Q-Learning Router
Adaptive strategy selection through reinforcement learning
Q-Learning Router
Engram uses a hierarchical Q-Learning router for adaptive search parameter selection. The router learns from agent feedback and optimizes strategy for specific usage patterns over time.
4 decision levels
The router makes decisions at four independent levels. Each level has its own Q-table.
1. Search Strategy
Selects the similarity threshold for filtering results.
| Action | Description |
|---|---|
high_threshold | Only highly relevant results |
medium_threshold | Balance of precision and recall |
low_threshold | Maximum coverage |
2. LLM Selection
Selects the LLM model for auxiliary tasks (HyDE, scoring).
| Action | Description |
|---|---|
cheap | Fast and inexpensive model |
balanced | Balance of speed and quality |
expensive | Maximum quality |
3. Contextualization
How to prepare results for the agent.
| Action | Description |
|---|---|
raw | Return as-is |
summarize | Summarize via LLM |
4. Proactivity
Level of proactivity during search.
| Action | Description |
|---|---|
passive | Only explicitly requested results |
proactive | Additional warnings and related records |
Epsilon-greedy exploration
The router uses an epsilon-greedy strategy:
- With probability epsilon (default 0.15) — random action selection (exploration)
- With probability 1 - epsilon — best action from Q-table (exploitation)

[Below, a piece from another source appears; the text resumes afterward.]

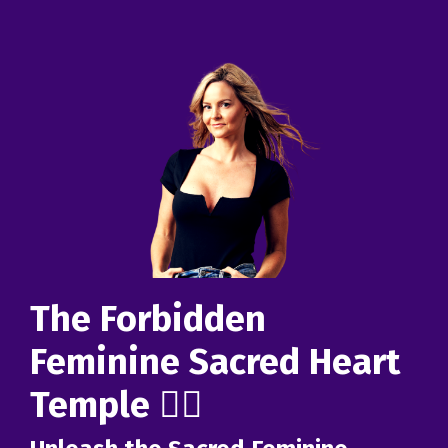
The Forbidden
Feminine Sacred Heart
Temple ❤️‍🔥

This balances using proven strategies with exploring new ones.
Mode detection
The router automatically detects the agent's working mode from query keywords:
| Mode | Keywords | Priority |
|---|---|---|
debug | bug, error, stack, trace, crash, fix, issue, panic | 1 (highest) |
plan | plan, estimate, risk, assess, schedule, timeline | 2 |
architecture | design, choose, structure, framework, pattern | 3 |
review | review, refactor, improve, clean, lint, optimize | 4 |
coding | implement, code, function, method, class, feature | 5 |
routine | update, version, config, dependency, setup, init | 6 (lowest) |
Each mode has its own defaults for all 4 levels and defines memory type priorities.
Feedback loop
Router learning cycle:
- memory_search — router selects strategy based on Q-table
- Search results are returned to the agent, the showing fact is recorded in
feedback_tracking - memory_judge — agent rates usefulness of found records
- Rating is passed to the router as reward
- Q-table updates:
Q(s,a) += alpha * (reward - Q(s,a))
Scoring guide
| Score | Interpretation |
|---|---|
| 0.8-1.0 | Directly solved the problem |
| 0.5-0.7 | Useful context |
| 0.1-0.4 | Tangentially related |
| no judge | Implicit low usefulness signal |
Q-table
Stored in the SQLite q_table table:
CREATE TABLE q_table (
router_level TEXT, -- search, llm, context, proactivity
state TEXT, -- mode: debug, architecture, coding...
action TEXT, -- level-specific action
value REAL, -- Q-value
update_count INTEGER -- number of updates
);The learning rate alpha (default 0.1) determines learning speed. The higher the update_count, the more stable the Q-table value.